Could you return every record below word for word, leaving out the pictures?

# # # # #

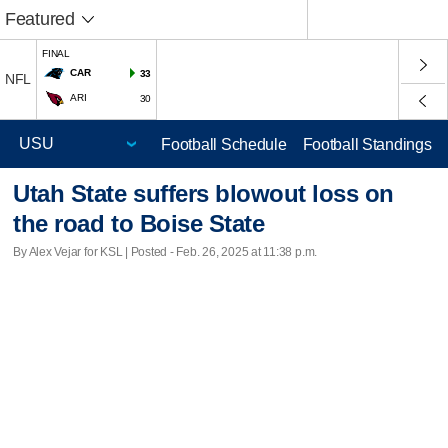
Featured
FINAL
CAR
33
NFL
ARI
30
Football Schedule
Football Standings
Utah State suffers blowout loss on
the road to Boise State
By Alex Vejar for KSL | Posted - Feb. 26, 2025 at 11:38 p.m.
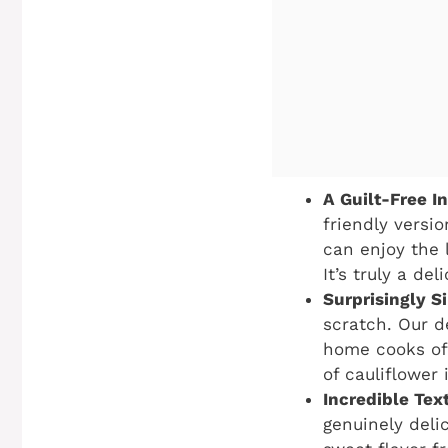
A Guilt-Free I
friendly versio
can enjoy the 
It’s truly a de
Surprisingly S
scratch. Our d
home cooks of 
of cauliflower 
Incredible Tex
genuinely deli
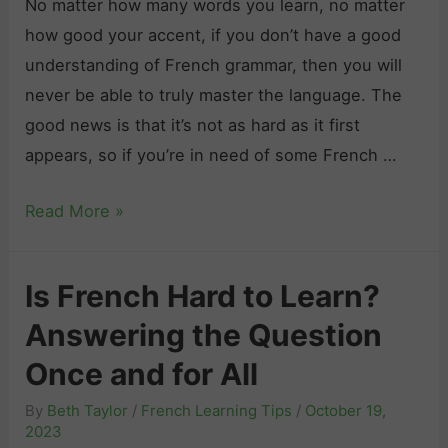
No matter how many words you learn, no matter
how good your accent, if you don’t have a good
understanding of French grammar, then you will
never be able to truly master the language. The
good news is that it’s not as hard as it first
appears, so if you’re in need of some French …
F
Read More »
r
e
Is French Hard to Learn?
n
Answering the Question
c
h
Once and for All
G
By
Beth Taylor
/
French Learning Tips
/
October 19,
r
2023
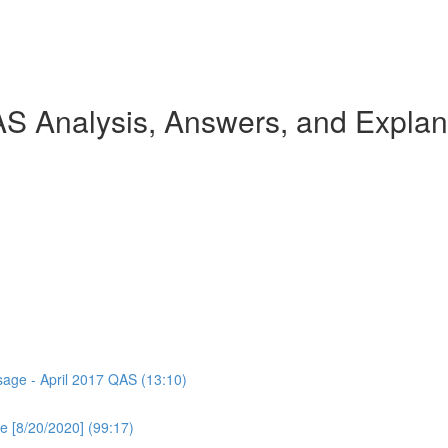
AS Analysis, Answers, and Explan
ssage - April 2017 QAS (13:10)
e [8/20/2020] (99:17)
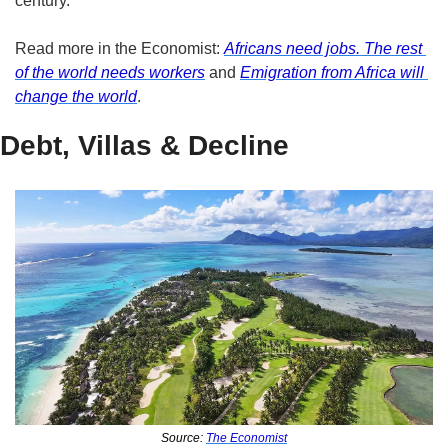
century.
Read more in the Economist: 
Africans need jobs. The rest 
of the world needs workers
 and 
Emigration from Africa will 
change the world
.
Debt, Villas & Decline
Source: 
The Economist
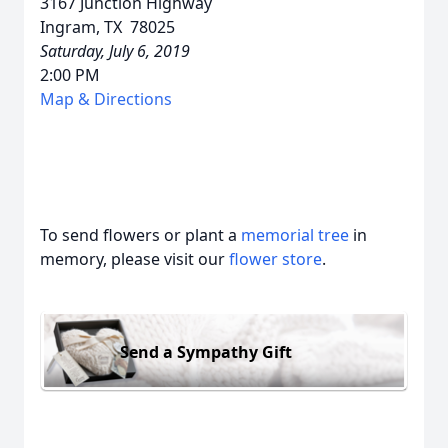
3167 Junction Highway
Ingram, TX 78025
Saturday, July 6, 2019
2:00 PM
Map & Directions
To send flowers or plant a
memorial tree
in
memory, please visit our
flower store
.
Send a Sympathy Gift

# # # # #

• **OUTPUT FOR THIS EXERCISE**:
Featured
FINAL
CAR
33
NFL
ARI
30
Football Schedule
Football Standings
Utah State suffers blowout loss on
the road to Boise State
By Alex Vejar for KSL | Posted - Feb. 26, 2025 at 11:38 p.m.
A Guilt-Free I
friendly versio
can enjoy the 
It’s truly a de
Surprisingly S
scratch. Our d
home cooks of 
of cauliflower 
Incredible Tex
genuinely deli
No matter how many words you learn, no matter
how good your accent, if you don’t have a good
understanding of French grammar, then you will
never be able to truly master the language. The
good news is that it’s not as hard as it first
appears, so if you’re in need of some French …
F
Read More »
r
e
Is French Hard to Learn?
n
Answering the Question
c
h
Once and for All
G
By
Beth Taylor
/
French Learning Tips
/
October 19,
r
2023
AS Analysis, Answers, and Explan
ssage - April 2017 QAS (13:10)
e [8/20/2020] (99:17)
century.
Read more in the Economist: 
Africans need jobs. The rest 
of the world needs workers
 and 
Emigration from Africa will 
change the world
.
Debt, Villas & Decline
Source: 
The Economist
3167 Junction Highway
Ingram, TX 78025
Saturday, July 6, 2019
2:00 PM
Map & Directions
To send flowers or plant a
memorial tree
in
memory, please visit our
flower store
.
Send a Sympathy Gift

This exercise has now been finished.